More pipelines not the answer
Re: “We still need oil and gas” (Letters, April 26)
Letter-writer Arnold Condy supports building oil pipelines to both our coasts to supply oil to world markets. This, he says, will strengthen our economy to enable us to meet the challenges of climate change.
However, building more pipelines will make it that much harder for us to meet our Paris Agreement commitment to reduce our greenhouse gas emissions to limit climate change.
Canada has agreed to reduce emissions by 30 per cent by 2030 compared with their 2005 level, but so far we’ve reduced emissions by only two per cent.
Condy suggests that ultimately the solution will be technology making clean energy commercially competitive, in which case it will eventually be universally adopted.

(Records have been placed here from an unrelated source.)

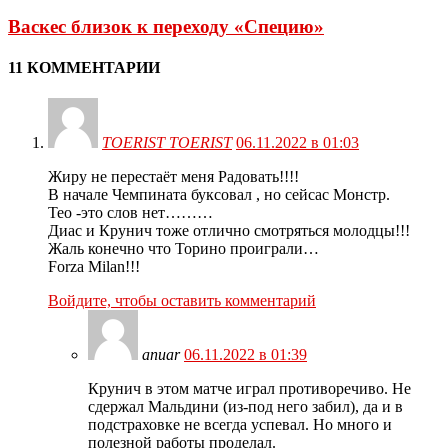
Васкес близок к переходу «Специю»
11 КОММЕНТАРИИ
TOERIST TOERIST
06.11.2022 в 01:03
Жиру не перестаёт меня Радовать!!!!
В начале Чемпината буксовал , но сейсас Монстр.
Тео -это слов нет………
Диас и Крунич тоже отлично смотряться молодцы!!!
Жаль конечно что Торино проиграли…
Forza Milan!!!
Войдите, чтобы оставить комментарий
anuar
06.11.2022 в 01:39
Крунич в этом матче играл противоречиво. Не
сдержал Мальдини (из-под него забил), да и в
подстраховке не всегда успевал. Но много и
полезной работы проделал.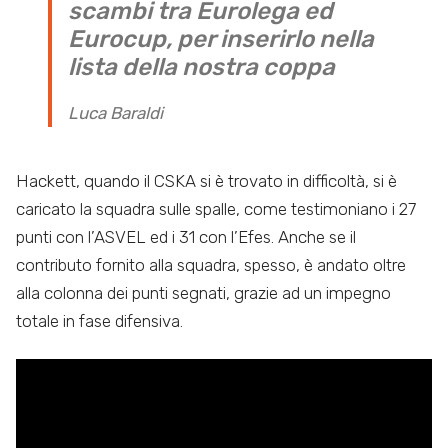
scambi tra Eurolega ed
Eurocup, per inserirlo nella
lista della nostra coppa
Luca Baraldi
Hackett, quando il CSKA si è trovato in difficoltà, si è
caricato la squadra sulle spalle, come testimoniano i 27
punti con l’ASVEL ed i 31 con l’Efes. Anche se il
contributo fornito alla squadra, spesso, è andato oltre
alla colonna dei punti segnati, grazie ad un impegno
totale in fase difensiva.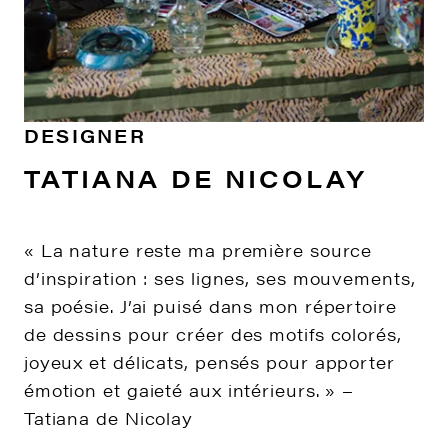
DESIGNER
TATIANA DE NICOLAY
« La nature reste ma première source
d’inspiration : ses lignes, ses mouvements,
sa poésie. J’ai puisé dans mon répertoire
de dessins pour créer des motifs colorés,
joyeux et délicats, pensés pour apporter
émotion et gaieté aux intérieurs. » –
Tatiana de Nicolay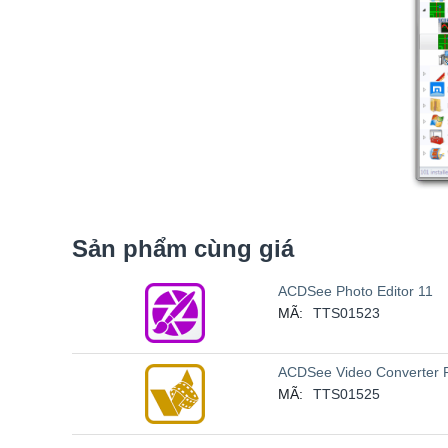
Sản phẩm cùng giá
ACDSee Photo Editor 11
MÃ:
TTS01523
ACDSee Video Converter 
MÃ:
TTS01525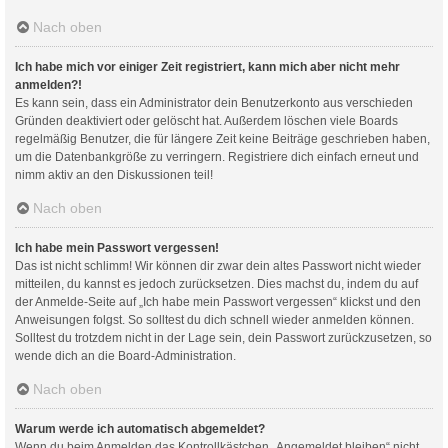
Nach oben
Ich habe mich vor einiger Zeit registriert, kann mich aber nicht mehr
anmelden?!
Es kann sein, dass ein Administrator dein Benutzerkonto aus verschieden
Gründen deaktiviert oder gelöscht hat. Außerdem löschen viele Boards
regelmäßig Benutzer, die für längere Zeit keine Beiträge geschrieben haben,
um die Datenbankgröße zu verringern. Registriere dich einfach erneut und
nimm aktiv an den Diskussionen teil!
Nach oben
Ich habe mein Passwort vergessen!
Das ist nicht schlimm! Wir können dir zwar dein altes Passwort nicht wieder
mitteilen, du kannst es jedoch zurücksetzen. Dies machst du, indem du auf
der Anmelde-Seite auf „Ich habe mein Passwort vergessen“ klickst und den
Anweisungen folgst. So solltest du dich schnell wieder anmelden können.
Solltest du trotzdem nicht in der Lage sein, dein Passwort zurückzusetzen, so
wende dich an die Board-Administration.
Nach oben
Warum werde ich automatisch abgemeldet?
Wenn du beim Anmelden das Kontrollkästchen „Angemeldet bleiben“ nicht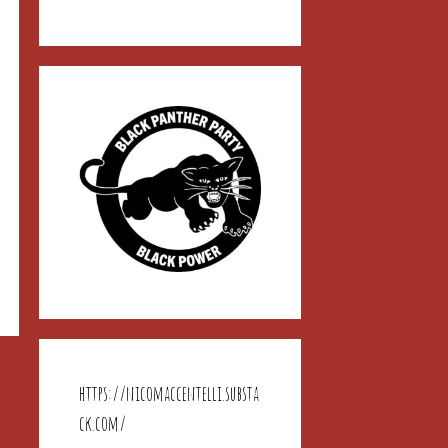
https://nicomaccentelli.substa
ck.com/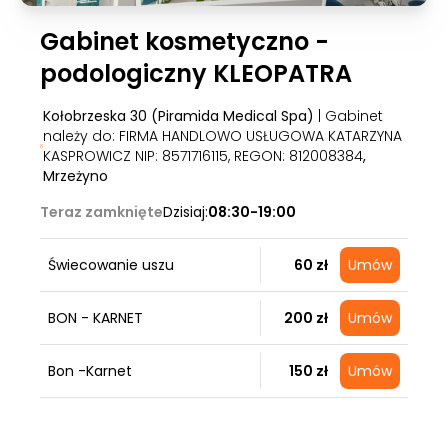
Gabinet kosmetyczno -
podologiczny KLEOPATRA
Kołobrzeska 30 (Piramida Medical Spa)
| Gabinet
należy do: FIRMA HANDLOWO USŁUGOWA KATARZYNA
KASPROWICZ NIP: 8571716115, REGON: 812008384
,
Mrzeżyno
Teraz zamknięte
Dzisiaj:
08:30-19:00
Świecowanie uszu
60 zł
Umów
BON - KARNET
200 zł
Umów
Bon -Karnet
150 zł
Umów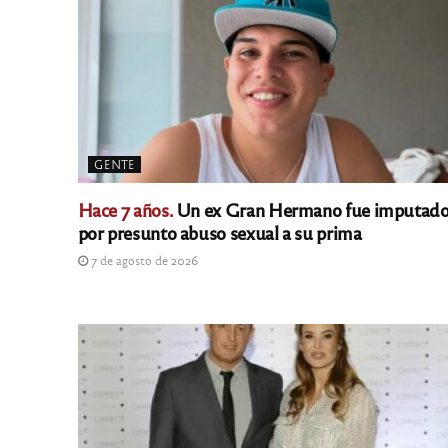
GENTE
Hace 7 años.
Un ex Gran Hermano fue imputad
por presunto abuso sexual a su prima
7 de agosto de 2026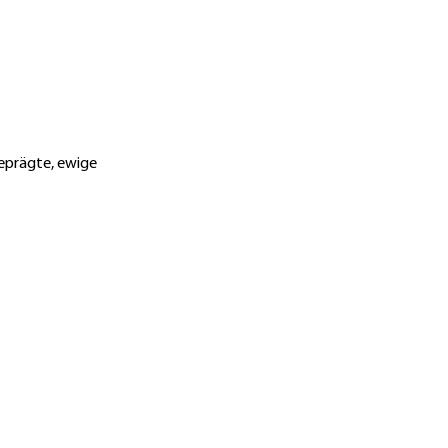
eprägte, ewige 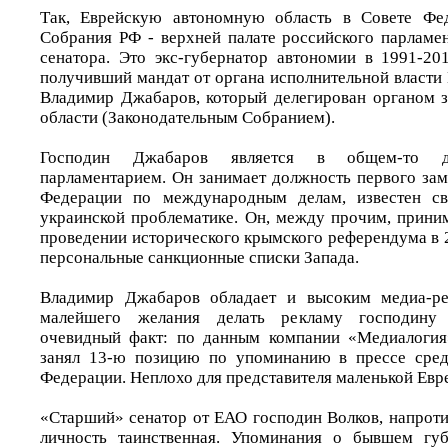
Так, Еврейскую автономную область в Совете Фе
Собрания РФ - верхней палате российского парламен
сенатора. Это экс-губернатор автономии в 1991-201
получивший мандат от органа исполнительной власти 
Владимир Джабаров, который делегирован органом з
области (Законодательным Собранием).
Господин Джабаров является в общем-то до
парламентарием. Он занимает должность первого зам
Федерации по международным делам, известен св
украинской проблематике. Он, между прочим, приним
проведении исторического крымского референдума в 201
персональные санкционные списки Запада.
Владимир Джабаров обладает и высоким медиа-ре
малейшего желания делать рекламу господину
очевидный факт: по данным компании «Медиалогия
занял 13-ю позицию по упоминанию в прессе сред
Федерации. Неплохо для представителя маленькой Евр
«Старший» сенатор от ЕАО господин Волков, напроти
личность таинственная. Упоминания о бывшем губ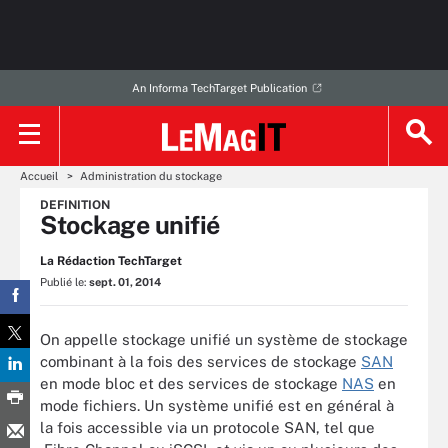
An Informa TechTarget Publication
Accueil
Administration du stockage
DEFINITION
Stockage unifié
La Rédaction TechTarget
Publié le:
sept. 01, 2014
On appelle stockage unifié un système de stockage
combinant à la fois des services de stockage
SAN
en mode bloc et des services de stockage
NAS
en
mode fichiers. Un système unifié est en général à
la fois accessible via un protocole SAN, tel que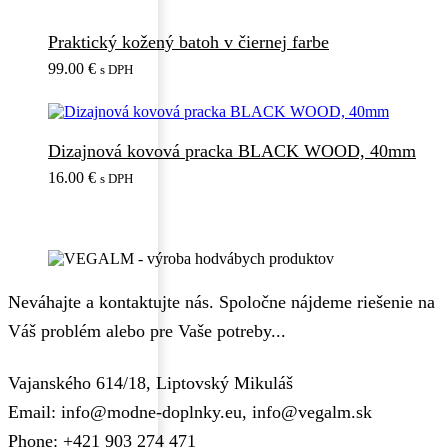
Praktický kožený batoh v čiernej farbe
99.00
€
s DPH
Dizajnová kovová pracka BLACK WOOD, 40mm
16.00
€
s DPH
Neváhajte a kontaktujte nás. Spoločne nájdeme riešenie na
Váš problém alebo pre Vaše potreby...
Vajanského 614/18, Liptovský Mikuláš
Email: info@modne-doplnky.eu, info@vegalm.sk
Phone: +421 903 274 471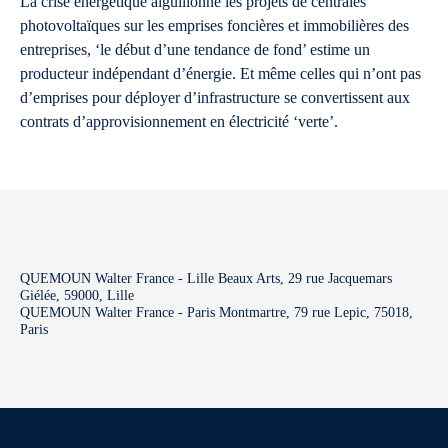
La crise énergétique aiguillonne les projets de centrales
photovoltaïques sur les emprises foncières et immobilières des
entreprises, ‘le début d’une tendance de fond’ estime un
producteur indépendant d’énergie. Et même celles qui n’ont pas
d’emprises pour déployer d’infrastructure se convertissent aux
contrats d’approvisionnement en électricité ‘verte’.
QUEMOUN Walter France - Lille Beaux Arts, 29 rue Jacquemars
Giélée, 59000, Lille
QUEMOUN Walter France - Paris Montmartre, 79 rue Lepic, 75018,
Paris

However, leaving aside the urgency of the climate situation, the reality, according to the International Renewable Energy Agency, is that nearly two-thirds of all energy installed globally in 2018 was renewable. Canada lags behind this change, in part because our governments have supported the oil and gas industry more than renewable energy.
If our governments — provincial as well as federal — would support and promote much more the production and use of clean energy in Canada, they would be strengthening our economy in a way that directly counters climate change.
Further, by encouraging the export of this technology to the rest of the world, they could be helping other countries to do the same.